═══ Data under study
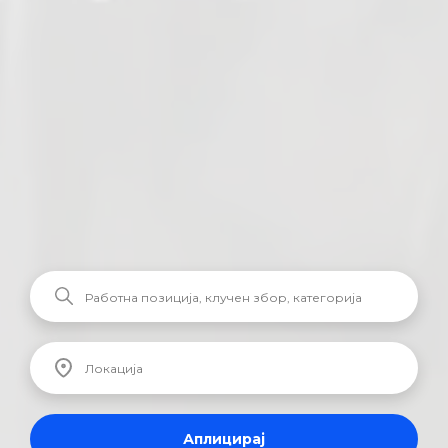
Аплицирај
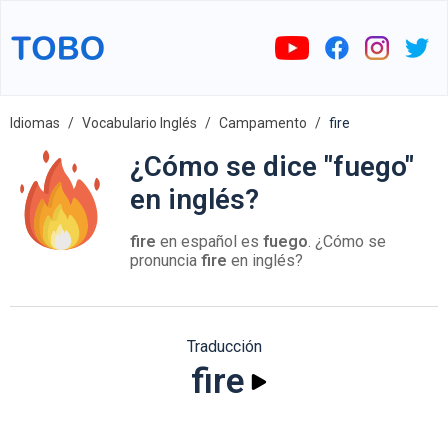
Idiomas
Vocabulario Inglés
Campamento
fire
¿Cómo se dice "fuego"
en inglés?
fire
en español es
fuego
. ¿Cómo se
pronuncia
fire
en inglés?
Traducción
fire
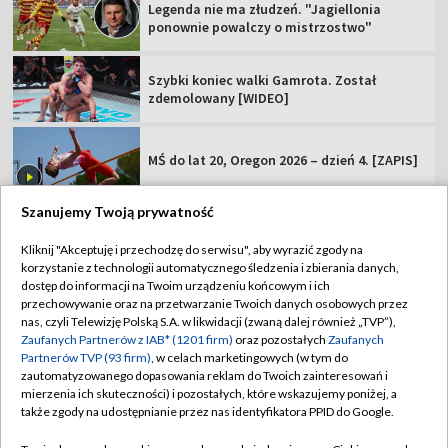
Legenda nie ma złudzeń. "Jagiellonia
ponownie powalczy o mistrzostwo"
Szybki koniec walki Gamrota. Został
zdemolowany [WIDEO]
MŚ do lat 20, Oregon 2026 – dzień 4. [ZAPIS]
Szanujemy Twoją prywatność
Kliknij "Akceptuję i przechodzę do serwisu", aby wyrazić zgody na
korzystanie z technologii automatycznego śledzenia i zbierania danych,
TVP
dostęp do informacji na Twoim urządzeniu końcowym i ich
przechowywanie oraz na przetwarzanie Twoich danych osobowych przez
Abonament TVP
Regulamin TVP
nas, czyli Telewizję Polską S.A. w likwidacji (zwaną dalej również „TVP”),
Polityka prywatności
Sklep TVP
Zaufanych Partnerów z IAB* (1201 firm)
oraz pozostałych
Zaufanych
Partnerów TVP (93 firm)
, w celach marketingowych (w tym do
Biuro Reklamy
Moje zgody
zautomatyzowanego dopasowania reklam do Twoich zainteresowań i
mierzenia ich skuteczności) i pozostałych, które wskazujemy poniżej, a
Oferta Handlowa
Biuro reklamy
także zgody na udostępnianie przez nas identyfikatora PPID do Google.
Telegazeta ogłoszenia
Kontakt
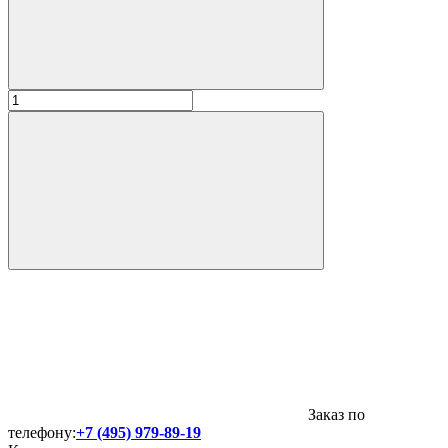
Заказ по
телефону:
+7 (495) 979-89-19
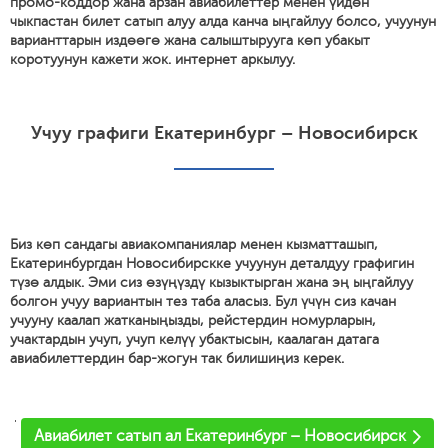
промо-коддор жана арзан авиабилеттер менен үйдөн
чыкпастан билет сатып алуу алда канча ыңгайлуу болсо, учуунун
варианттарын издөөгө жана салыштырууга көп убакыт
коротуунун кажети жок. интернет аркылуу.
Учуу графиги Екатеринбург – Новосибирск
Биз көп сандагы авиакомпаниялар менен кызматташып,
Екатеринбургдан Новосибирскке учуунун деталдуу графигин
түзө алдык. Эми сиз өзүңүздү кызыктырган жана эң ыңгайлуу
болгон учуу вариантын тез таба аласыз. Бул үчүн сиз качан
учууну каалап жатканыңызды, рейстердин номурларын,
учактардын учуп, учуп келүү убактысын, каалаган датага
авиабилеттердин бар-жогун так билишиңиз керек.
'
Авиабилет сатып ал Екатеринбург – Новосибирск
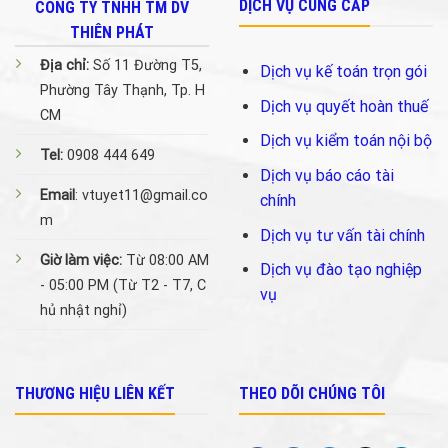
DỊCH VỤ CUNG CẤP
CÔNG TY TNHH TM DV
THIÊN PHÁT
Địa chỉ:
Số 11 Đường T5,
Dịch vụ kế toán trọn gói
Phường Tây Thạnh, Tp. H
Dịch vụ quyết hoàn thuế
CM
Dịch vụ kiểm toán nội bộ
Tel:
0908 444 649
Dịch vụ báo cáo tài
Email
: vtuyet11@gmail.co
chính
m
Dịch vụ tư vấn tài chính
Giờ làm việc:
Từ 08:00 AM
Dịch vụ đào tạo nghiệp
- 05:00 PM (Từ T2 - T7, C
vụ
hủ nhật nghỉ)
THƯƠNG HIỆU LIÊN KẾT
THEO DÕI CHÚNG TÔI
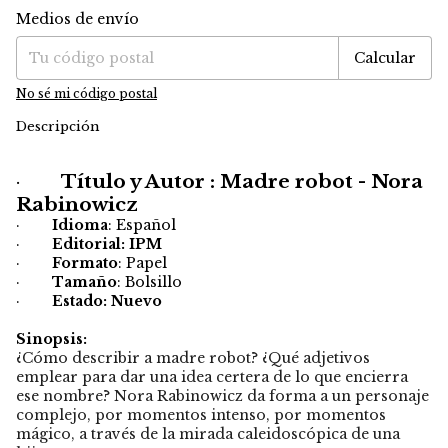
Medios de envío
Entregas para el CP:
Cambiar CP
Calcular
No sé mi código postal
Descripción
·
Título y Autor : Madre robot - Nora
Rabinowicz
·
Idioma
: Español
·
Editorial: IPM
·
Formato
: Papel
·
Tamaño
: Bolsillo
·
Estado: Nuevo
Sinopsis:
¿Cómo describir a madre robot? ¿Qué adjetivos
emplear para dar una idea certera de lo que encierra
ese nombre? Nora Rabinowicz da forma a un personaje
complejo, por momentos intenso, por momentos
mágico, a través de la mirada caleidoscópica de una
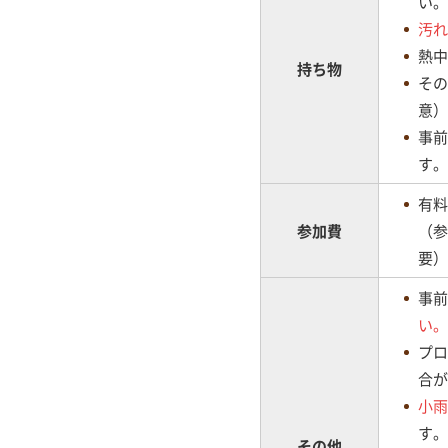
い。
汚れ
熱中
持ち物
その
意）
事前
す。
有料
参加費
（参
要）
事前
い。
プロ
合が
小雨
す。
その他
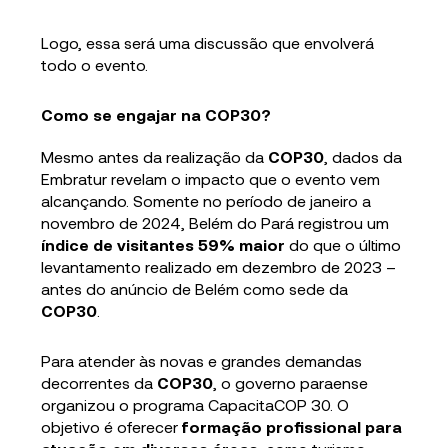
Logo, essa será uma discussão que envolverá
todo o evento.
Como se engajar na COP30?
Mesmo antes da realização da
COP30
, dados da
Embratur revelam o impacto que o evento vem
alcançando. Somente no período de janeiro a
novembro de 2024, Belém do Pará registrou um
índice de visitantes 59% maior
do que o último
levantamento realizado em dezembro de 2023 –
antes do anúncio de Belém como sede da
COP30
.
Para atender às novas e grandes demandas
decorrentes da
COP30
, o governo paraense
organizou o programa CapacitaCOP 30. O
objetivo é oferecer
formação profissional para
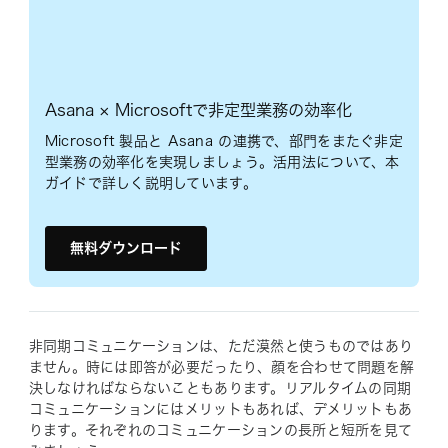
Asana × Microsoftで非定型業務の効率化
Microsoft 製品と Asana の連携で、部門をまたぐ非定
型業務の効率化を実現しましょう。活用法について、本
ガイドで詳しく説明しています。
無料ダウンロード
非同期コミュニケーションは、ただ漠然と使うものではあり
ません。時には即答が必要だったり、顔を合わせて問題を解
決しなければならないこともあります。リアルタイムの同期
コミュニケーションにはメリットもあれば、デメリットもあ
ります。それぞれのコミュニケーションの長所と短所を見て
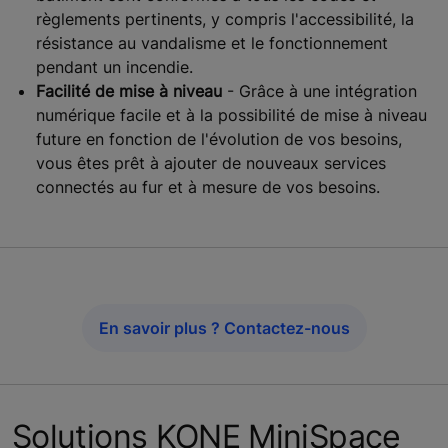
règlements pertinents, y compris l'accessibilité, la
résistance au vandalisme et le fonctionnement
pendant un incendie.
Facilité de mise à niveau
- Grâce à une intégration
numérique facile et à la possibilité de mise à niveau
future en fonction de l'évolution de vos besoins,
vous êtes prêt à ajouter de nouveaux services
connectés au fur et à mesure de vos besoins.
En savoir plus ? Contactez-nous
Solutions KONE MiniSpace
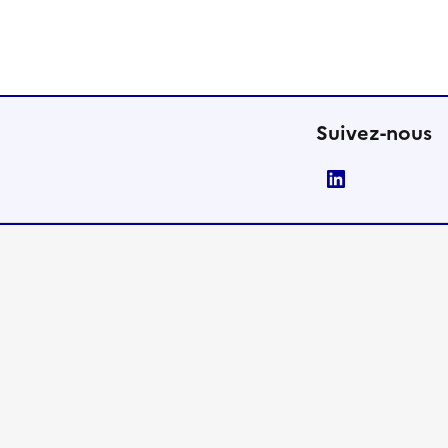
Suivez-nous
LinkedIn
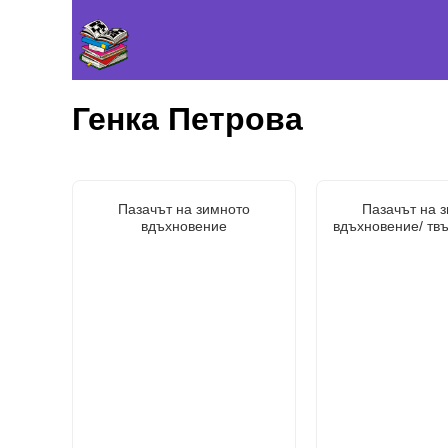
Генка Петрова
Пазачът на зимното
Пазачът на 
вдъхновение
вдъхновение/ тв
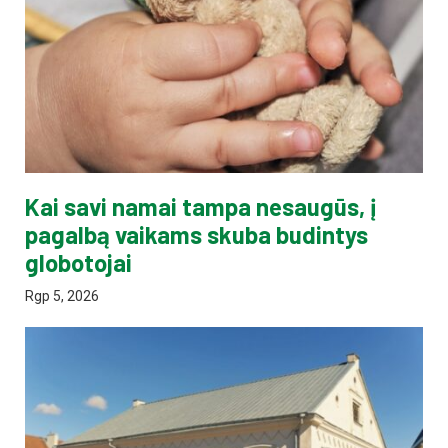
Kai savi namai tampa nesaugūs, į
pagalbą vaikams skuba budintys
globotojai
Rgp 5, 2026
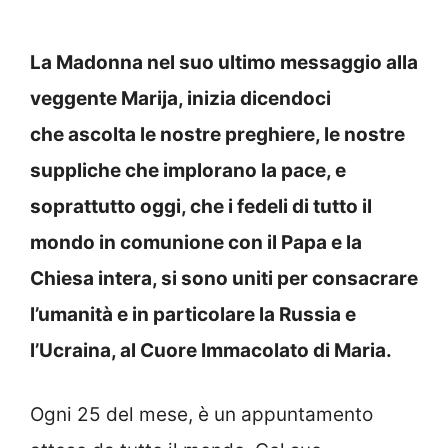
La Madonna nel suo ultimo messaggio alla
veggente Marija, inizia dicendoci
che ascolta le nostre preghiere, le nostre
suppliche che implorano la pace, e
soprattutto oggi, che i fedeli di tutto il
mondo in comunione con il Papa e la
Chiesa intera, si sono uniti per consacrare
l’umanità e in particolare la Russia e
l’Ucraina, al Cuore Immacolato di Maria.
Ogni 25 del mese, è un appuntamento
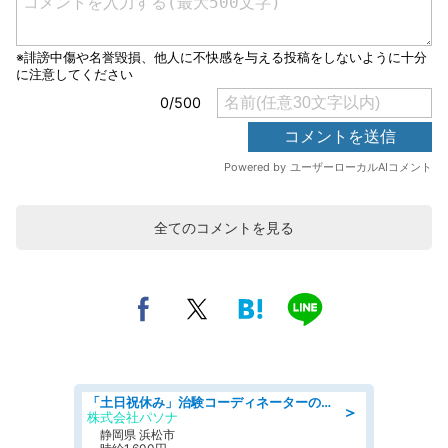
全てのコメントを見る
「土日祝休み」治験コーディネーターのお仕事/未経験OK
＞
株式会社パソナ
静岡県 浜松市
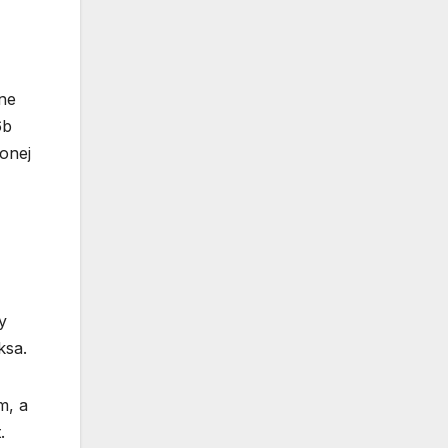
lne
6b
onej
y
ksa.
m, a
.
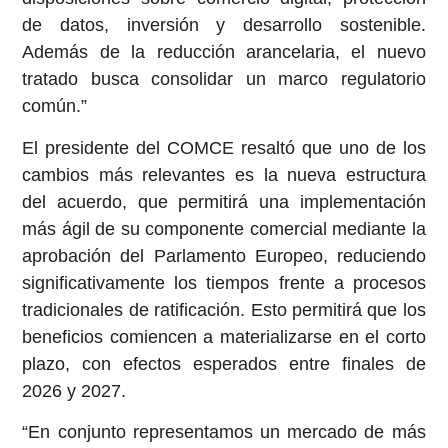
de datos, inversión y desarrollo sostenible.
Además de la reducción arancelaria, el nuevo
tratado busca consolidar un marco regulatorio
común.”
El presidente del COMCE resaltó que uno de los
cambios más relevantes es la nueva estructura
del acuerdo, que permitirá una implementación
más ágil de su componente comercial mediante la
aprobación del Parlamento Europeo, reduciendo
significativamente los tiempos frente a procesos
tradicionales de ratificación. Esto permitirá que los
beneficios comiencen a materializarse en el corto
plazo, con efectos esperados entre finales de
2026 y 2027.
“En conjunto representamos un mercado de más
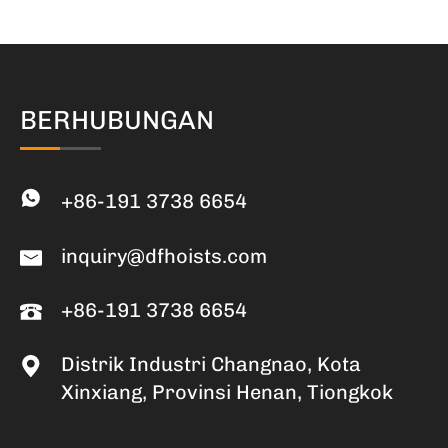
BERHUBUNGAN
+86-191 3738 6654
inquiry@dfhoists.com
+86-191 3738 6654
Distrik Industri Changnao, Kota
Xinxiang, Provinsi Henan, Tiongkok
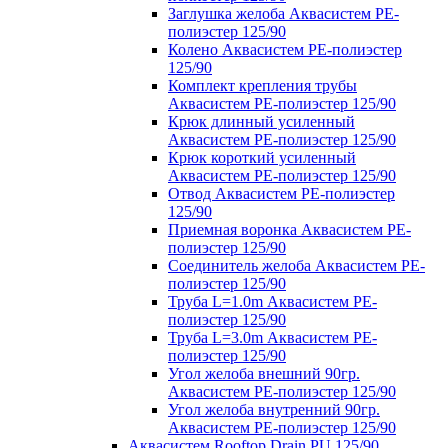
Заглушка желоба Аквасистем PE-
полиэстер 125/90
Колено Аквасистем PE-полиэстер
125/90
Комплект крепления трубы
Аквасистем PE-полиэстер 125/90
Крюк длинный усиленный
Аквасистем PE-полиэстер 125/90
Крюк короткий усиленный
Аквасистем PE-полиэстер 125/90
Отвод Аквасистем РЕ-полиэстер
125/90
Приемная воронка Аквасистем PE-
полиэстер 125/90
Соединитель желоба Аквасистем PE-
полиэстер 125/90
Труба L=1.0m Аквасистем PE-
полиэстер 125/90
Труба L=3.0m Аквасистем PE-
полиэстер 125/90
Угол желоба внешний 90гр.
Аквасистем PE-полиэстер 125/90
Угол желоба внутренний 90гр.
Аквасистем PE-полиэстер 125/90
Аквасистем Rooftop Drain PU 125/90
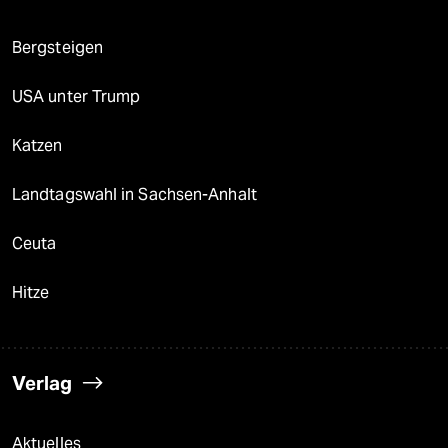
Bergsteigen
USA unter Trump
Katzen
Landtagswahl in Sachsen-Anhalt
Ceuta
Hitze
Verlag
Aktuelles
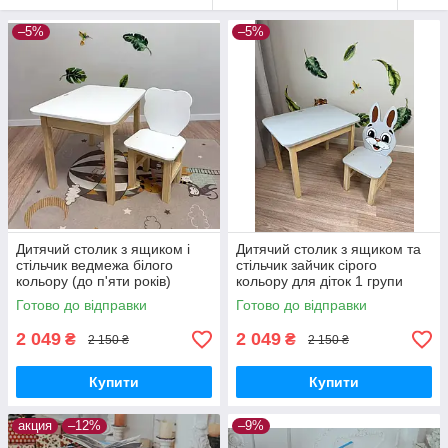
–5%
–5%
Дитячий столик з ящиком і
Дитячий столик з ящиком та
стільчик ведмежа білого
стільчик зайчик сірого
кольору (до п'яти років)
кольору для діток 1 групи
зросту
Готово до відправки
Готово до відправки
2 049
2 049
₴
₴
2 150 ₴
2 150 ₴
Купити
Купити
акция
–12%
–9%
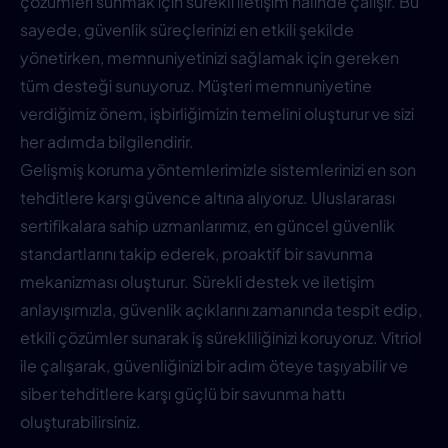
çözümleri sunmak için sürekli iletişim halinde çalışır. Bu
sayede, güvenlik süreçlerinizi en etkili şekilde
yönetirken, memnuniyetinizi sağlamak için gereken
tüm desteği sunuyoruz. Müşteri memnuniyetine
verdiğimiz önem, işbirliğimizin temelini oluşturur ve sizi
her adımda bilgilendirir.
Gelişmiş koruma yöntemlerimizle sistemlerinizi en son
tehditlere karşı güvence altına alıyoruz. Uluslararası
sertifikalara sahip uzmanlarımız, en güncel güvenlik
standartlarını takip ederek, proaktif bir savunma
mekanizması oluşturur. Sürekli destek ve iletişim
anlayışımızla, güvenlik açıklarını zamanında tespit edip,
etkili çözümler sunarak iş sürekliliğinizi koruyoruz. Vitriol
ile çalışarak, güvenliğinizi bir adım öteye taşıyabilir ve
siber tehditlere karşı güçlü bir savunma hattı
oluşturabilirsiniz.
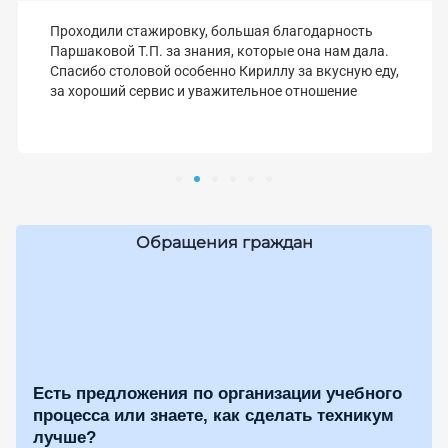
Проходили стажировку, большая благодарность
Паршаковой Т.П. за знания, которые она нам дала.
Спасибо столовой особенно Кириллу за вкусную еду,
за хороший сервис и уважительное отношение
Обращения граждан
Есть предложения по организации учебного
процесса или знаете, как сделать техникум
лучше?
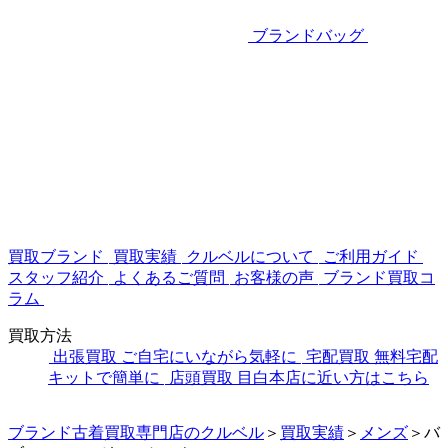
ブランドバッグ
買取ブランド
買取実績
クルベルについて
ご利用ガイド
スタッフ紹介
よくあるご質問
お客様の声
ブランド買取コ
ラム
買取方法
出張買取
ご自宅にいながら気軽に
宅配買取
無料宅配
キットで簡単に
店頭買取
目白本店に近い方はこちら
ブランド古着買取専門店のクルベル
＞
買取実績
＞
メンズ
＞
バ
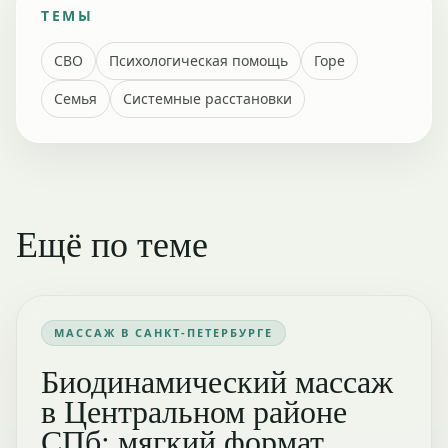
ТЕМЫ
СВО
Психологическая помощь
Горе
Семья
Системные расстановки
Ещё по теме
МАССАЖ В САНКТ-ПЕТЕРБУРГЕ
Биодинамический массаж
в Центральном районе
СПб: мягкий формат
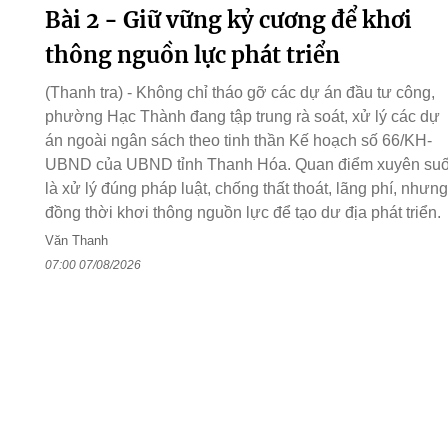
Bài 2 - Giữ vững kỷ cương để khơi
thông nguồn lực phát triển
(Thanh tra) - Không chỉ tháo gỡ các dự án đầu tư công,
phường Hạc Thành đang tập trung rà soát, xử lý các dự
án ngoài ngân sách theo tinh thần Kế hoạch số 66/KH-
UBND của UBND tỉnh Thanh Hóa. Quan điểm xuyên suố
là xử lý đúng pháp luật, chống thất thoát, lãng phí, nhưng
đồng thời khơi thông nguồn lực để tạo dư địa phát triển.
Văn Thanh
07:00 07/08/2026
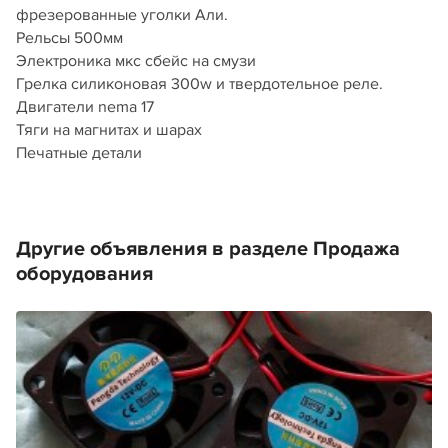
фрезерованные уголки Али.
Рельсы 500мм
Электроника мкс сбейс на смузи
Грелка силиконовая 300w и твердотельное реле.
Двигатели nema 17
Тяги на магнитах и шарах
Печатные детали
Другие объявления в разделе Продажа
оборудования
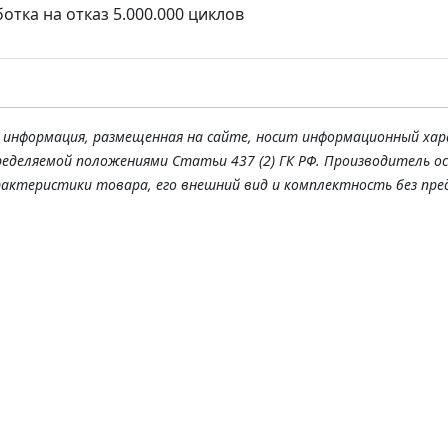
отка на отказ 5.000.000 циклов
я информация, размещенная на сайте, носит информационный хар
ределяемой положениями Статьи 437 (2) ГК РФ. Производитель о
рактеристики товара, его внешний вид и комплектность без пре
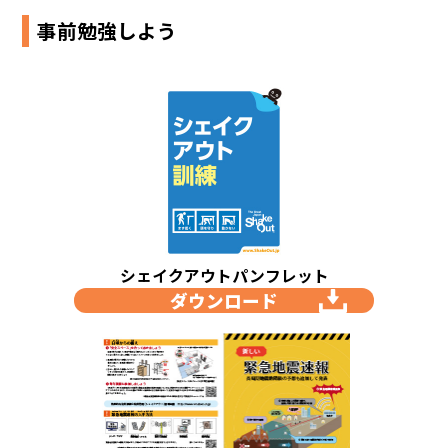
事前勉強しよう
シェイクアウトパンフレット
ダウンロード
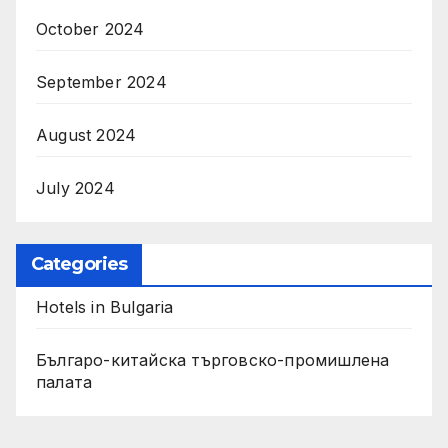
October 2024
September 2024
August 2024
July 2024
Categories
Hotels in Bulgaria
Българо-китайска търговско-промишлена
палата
══════
= Work to complete =
Copy the records above from the first line through the line containing "коротуунун кажети жок. интернет аркылуу.", both included, and leave out any pictures.

= Answer to the exercise =
Аплицирај
Idiomas
Vocabulario Inglés
Campamento
fire
¿Cómo se dice "fuego"
en inglés?
fire
en español es
fuego
. ¿Cómo se
pronuncia
fire
en inglés?
Traducción
fire
Legenda nie ma złudzeń. "Jagiellonia
ponownie powalczy o mistrzostwo"
Szybki koniec walki Gamrota. Został
zdemolowany [WIDEO]
MŚ do lat 20, Oregon 2026 – dzień 4. [ZAPIS]
Szanujemy Twoją prywatność
Kliknij "Akceptuję i przechodzę do serwisu", aby wyrazić zgody na
korzystanie z technologii automatycznego śledzenia i zbierania danych,
TVP
dostęp do informacji na Twoim urządzeniu końcowym i ich
przechowywanie oraz na przetwarzanie Twoich danych osobowych przez
Abonament TVP
Regulamin TVP
nas, czyli Telewizję Polską S.A. w likwidacji (zwaną dalej również „TVP”),
Polityka prywatności
Sklep TVP
Zaufanych Partnerów z IAB* (1201 firm)
oraz pozostałych
Zaufanych
Partnerów TVP (93 firm)
, w celach marketingowych (w tym do
Biuro Reklamy
Moje zgody
zautomatyzowanego dopasowania reklam do Twoich zainteresowań i
mierzenia ich skuteczności) i pozostałych, które wskazujemy poniżej, a
Oferta Handlowa
Biuro reklamy
także zgody na udostępnianie przez nas identyfikatora PPID do Google.
Telegazeta ogłoszenia
Kontakt
Заказ по
телефону:
+7 (495) 979-89-19
промо-коддор жана арзан авиабилеттер менен үйдөн
чыкпастан билет сатып алуу алда канча ыңгайлуу болсо, учуунун
варианттарын издөөгө жана салыштырууга көп убакыт
коротуунун кажети жок. интернет аркылуу.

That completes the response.